# 28" Deep Metal Hoops



## Wheeled Relics (Nov 15, 2014)

This 28" deep metal hoop for glue on's came on an old frame I picked up. The front wheel was a wood clad. What about these smooth and rounded geometry 28" metal hoops might make these more or less desirable? It seems "deeper" than other metal hoops. Does anyone have a front wheel that matches this? I'd be willing to let go of this one go or grab up a front that matches.


----------



## Lux Low (Nov 15, 2014)

*Think I Have the same rims*

I Recently got a Ranger with these Rims< Curious for more info


----------



## Wheeled Relics (Dec 16, 2014)

Still looking for wheels like this.


----------



## Lux Low (Dec 16, 2014)

Dave contact me if you want the ones I have on ebay, http://www.ebay.com/itm/Vintage-28-...s-Davis-Schwinn-Bike-Wood-Wheel-/381054095145 although they look slightly diffrent.
pm a offer


----------



## Wheeled Relics (Dec 16, 2014)

I'm holding out for something closer, the steps are more pronounced on the pair you have there.

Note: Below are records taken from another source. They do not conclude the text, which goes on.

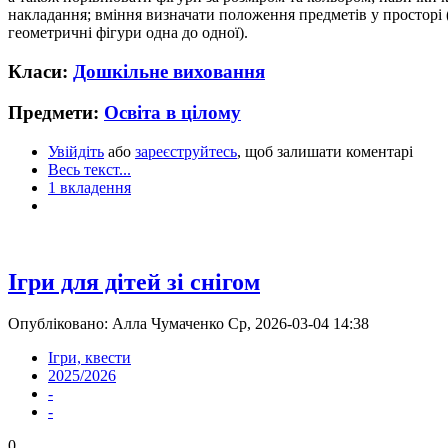
накладання; вміння визначати положення предметів у просторі (н
геометричні фігури одна до одної).
Класи:
Дошкільне виховання
Предмети:
Освіта в цілому
Увійдіть
або
зареєструйтесь
, щоб залишати коментарі
Весь текст...
1 вкладення
Ігри для дітей зі снігом
Опубліковано: Алла Чумаченко Ср, 2026-03-04 14:38
Ігри, квести
2025/2026
-
-
0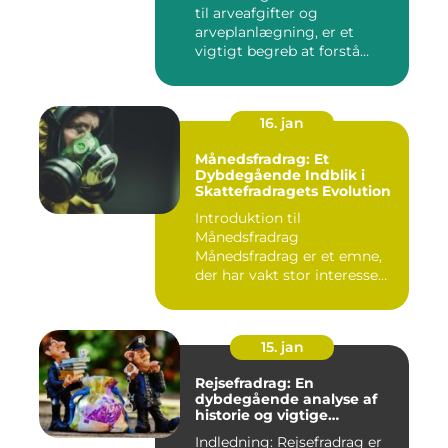
til arveafgifter og
arveplanlægning, er et
vigtigt begreb at forstå
"bunf...
16. jan
Månedsfradrag: Et
Dybdegående Indblik i
Skattefradragets Evolution
Introduktion til
Månedsfradrag
Månedsfradrag er et emne,
der har vakt stor interesse
hos mange, isæ...
15. jan
Rejsefradrag: En
dybdegående analyse af
historie og vigtige
informationer
Indledning: Rejsefradrag er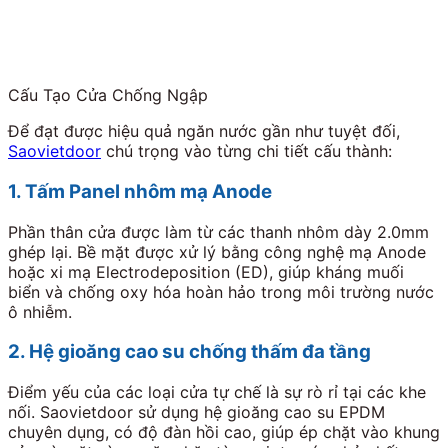
Cấu Tạo Cửa Chống Ngập
Để đạt được hiệu quả ngăn nước gần như tuyệt đối,
Saovietdoor
chú trọng vào từng chi tiết cấu thành:
1. Tấm Panel nhôm mạ Anode
Phần thân cửa được làm từ các thanh nhôm dày 2.0mm
ghép lại. Bề mặt được xử lý bằng công nghệ mạ Anode
hoặc xi mạ Electrodeposition (ED), giúp kháng muối
biển và chống oxy hóa hoàn hảo trong môi trường nước
ô nhiễm.
2. Hệ gioăng cao su chống thấm đa tầng
Điểm yếu của các loại cửa tự chế là sự rò rỉ tại các khe
nối. Saovietdoor sử dụng hệ gioăng cao su EPDM
chuyên dụng, có độ đàn hồi cao, giúp ép chặt vào khung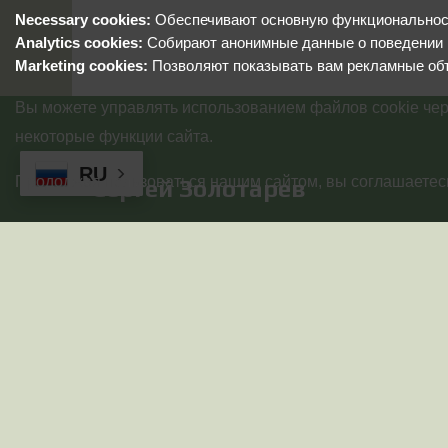
Necessary cookies:
Обеспечивают основную функциональность
Analytics cookies:
Собирают анонимные данные о поведении 
Marketing cookies:
Позволяют показывать вам рекламные об
Вы можете управлять использованием файлов cookie чер
некоторые функции сайта.
RU
Продолжая пользоваться нашим сайтом, вы соглашаетесь
Сергей Золотарев
© 2025-2026 Золотарев Сергей Сергеевич(ИНН
026827175466). Все права защищены!
Используются технологии
uCoz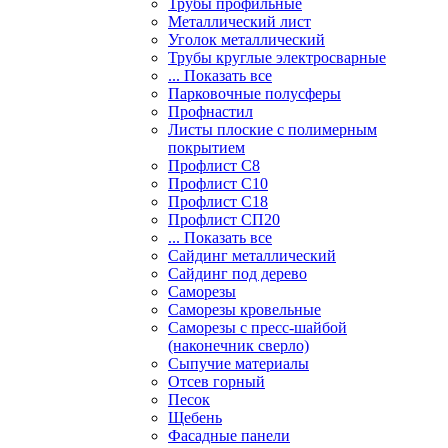
Трубы профильные
Металлический лист
Уголок металлический
Трубы круглые электросварные
... Показать все
Парковочные полусферы
Профнастил
Листы плоские с полимерным
покрытием
Профлист С8
Профлист С10
Профлист С18
Профлист СП20
... Показать все
Сайдинг металлический
Cайдинг под дерево
Саморезы
Саморезы кровельные
Саморезы с пресс-шайбой
(наконечник сверло)
Сыпучие материалы
Отсев горный
Песок
Щебень
Фасадные панели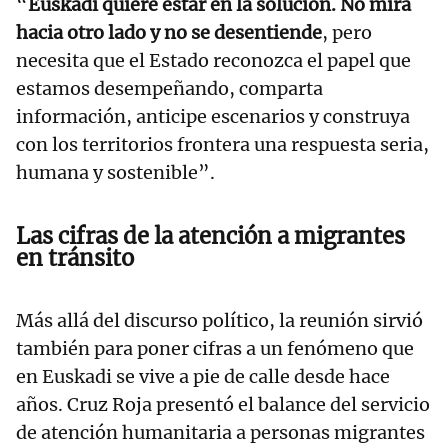
“
Euskadi quiere estar en la solución. No mira
hacia otro lado y no se desentiende
, pero
necesita que el Estado reconozca el papel que
estamos desempeñando, comparta
información, anticipe escenarios y construya
con los territorios frontera una respuesta seria,
humana y sostenible”.
Las cifras de la atención a migrantes
en tránsito
Más allá del discurso político, la reunión sirvió
también para poner cifras a un fenómeno que
en Euskadi se vive a pie de calle desde hace
años. Cruz Roja presentó el balance del servicio
de atención humanitaria a personas migrantes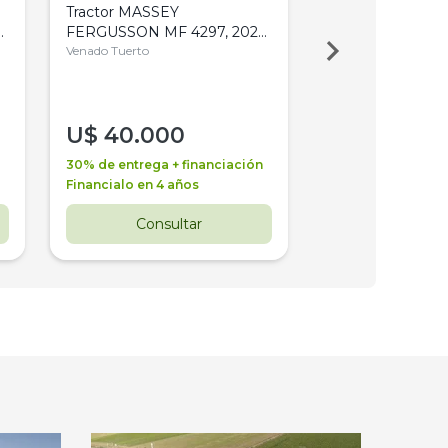
Tractor MASSEY
Tractor AGCO ALL
,
FERGUSSON MF 4297, 2020,
2003, 4WD, PA
4WD, PATON
Venado Tuerto
Venado Tuerto
U$
40.000
U$
30.000
30% de entrega + financiación
30% de entrega + 
Financialo en 4 años
Financialo en 3 a
Consultar
Consul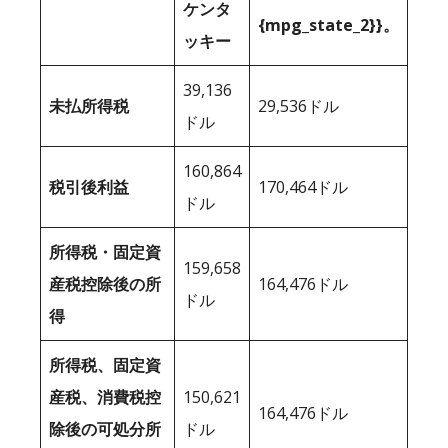
ケンタ
{mpg_state_2}}。
ッキー
39,136
未払所得税
29,536ドル
ドル
160,864
税引後利益
170,464ドル
ドル
所得税・固定資
159,658
産税控除後の所
164,476ドル
ドル
得
所得税、固定資
産税、消費税控
150,621
164,476ドル
除後の可処分所
ドル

The cross section on this wheel has such a subtle dip, it's almost invisible, almost a smooth even curve. Haven't seen another like it. Do appreciate the offer though Tyler.


----------



## Wheeled Relics (Feb 23, 2015)

Still looking for a mate for this wheel, or a decent 28" front wood wheel that will take 28x1.5" glue on.


----------